I’ve been working through some examples with OpenCV and feature matching and have hit a point where I’m frankly unsure of how to improve results.

My goal, itself, is pretty simple - given some game screenshots, I’d like to be able to extract meaningful information. There will be absolutely no rotation in images, though there may be some scale variance if I try to scan for information using different resolution images.

This project is done in C# through EmguCV, but as my questions are related to OpenCV and/or tuning the various detectors/extractors/matchers or picking other options, it should translate well enough.

These are the results I’ve been able to achieve so far:
imgur gallery - Flann
imgur gallery - Flann (blue matches)
imgur gallery - BFMatcher

I am working from these base images:
imgur gallery

This set consists of five images run against one model, each run for AGAST/FREAK, ORB, and STAR/BRIEF. Matches were detected via KnnMatch.
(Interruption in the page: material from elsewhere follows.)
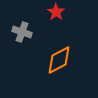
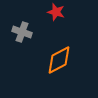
red star: rotated 18 degrees counterclockwise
In my initial testing, these combinations seemed to yield the best count of keypoints in the correct ROI in the main image based on those detected in the model image. In general, STAR/BRIEF seems to be the most consistent, though the calculated homography on all AGAST/FREAK and ORB examples leads me to believe something is very wrong with matching.

1: Given the goal - extraction of information from images which should have no need for rotation consideration - are there better options?

2: Given these should always be same-plane, is there a way to constrain results to same-plane? To clarify - in some examples, homography seems to differ extremely from the same-plane expected result.

The parameters I’m currently using are derived from a mix of examples and trial/error - I’ve found very little documentation regarding the effects these parameters have and have mostly inferred effects from EmguCV’s documentation or from examples.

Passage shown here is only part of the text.